SN interviewed Dawson at a new store here where the deli/food-service department is situated at the front of the store, heading the fresh-foods aisle.

"We're really out to take the business back from the fast-food industry. We want to capture the shopper while they're in the store. Maybe they'll buy our prepared food instead of going to a fast-food restaurant on the way home," Dawson said.

He said Food Lion's new stores and remodels have a separate register in the deli/food-service department, which has been moved up front.

"We've done a lot of research over the last two years, and we found that customers do want the deli near the front of the store," Dawson said.

At the store where SN interviewed Dawson, the hot special of the day, salisbury steak, with two side dishes and a roll, was $2.99.

While some chains are backing away from offering hot foods because they say it's so hard to control the quality and keep shrink down, Food Lion has retooled its hot program, adding variety to a rotating menu. Dawson explained why.

"We've been successful with hot foods for a long time because we do them on a scale that allows us to be profitable and also create customer satisfaction."

He pointed out that fried chicken and chicken tenders are the only constants on the hot menu. In addition to those and five or six side dishes, one other entree such as roast pork or meat loaf is offered each day.

"We also concentrate on offering pricing that's attractive enough to sell the product through. Naturally, we don't make much money on a $2.99 special, but that drives sales in the rest of the department," Dawson explained.

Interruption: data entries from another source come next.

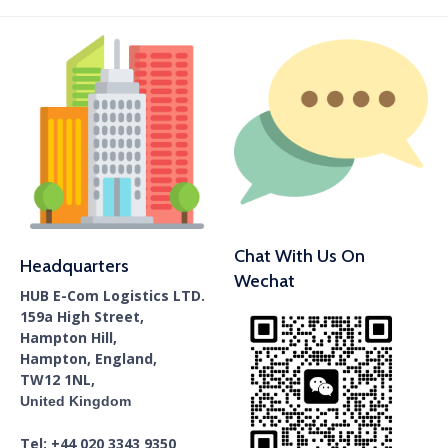
Chat With Us On
Headquarters
Wechat
HUB E-Com Logistics LTD.
159a High Street,
Hampton Hill,
Hampton, England,
TW12 1NL,
United Kingdom
Tel: +44 020 3343 9350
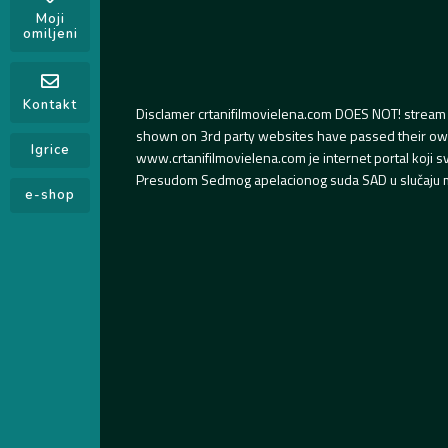
Moji
omiljeni
Kontakt
Disclamer crtanifilmovielena.com DOES NOT! stream 
shown on 3rd party websites have passed their own s
Igrice
www.crtanifilmovielena.com je internet portal koji 
Presudom Sedmog apelacionog suda SAD u slučaju m
e-shop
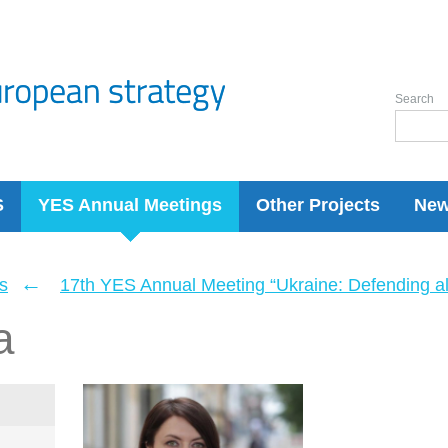
Search
S
YES Annual Meetings
Other Projects
Ne
←
s
17th YES Annual Meeting “Ukraine: Defending a
a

While other entrees are sourced in bulk in boil-in-bags, chicken at Food Lion is prepared in-store and so is a huge array of sandwiches.

"This is a very good sandwich market. You can tell by the space we have to give here to salads and sandwiches that we sell a lot," Dawson said as he gestured toward a 15-foot, tiered self-service case that displayed hero sandwiches, half-pint and pint-sized salads and fried chicken pieces in colorful "Food Lion & Fast" boxes.

Dawson pointed out that Food Lion has arranged with its supplier to provide innovative packaging for deli salads. On the top of each container, a plastic fork is attached, completely covered by the label. How do you know it's there? The label, with an illustration, tells customers a fork lies underneath.

"That came out of our research. Consumers said they loved being able to get a single-serving but they didn't carry forks around with them," Dawson said.

While he wouldn't divulge percentages, Dawson said the salad category has seen increased sales since the new packaging was introduced.

"The convenience factor is so important. We've tried to marry up salads and chicken and chips here in this case so customers can get everything they need for dinner," Dawson said.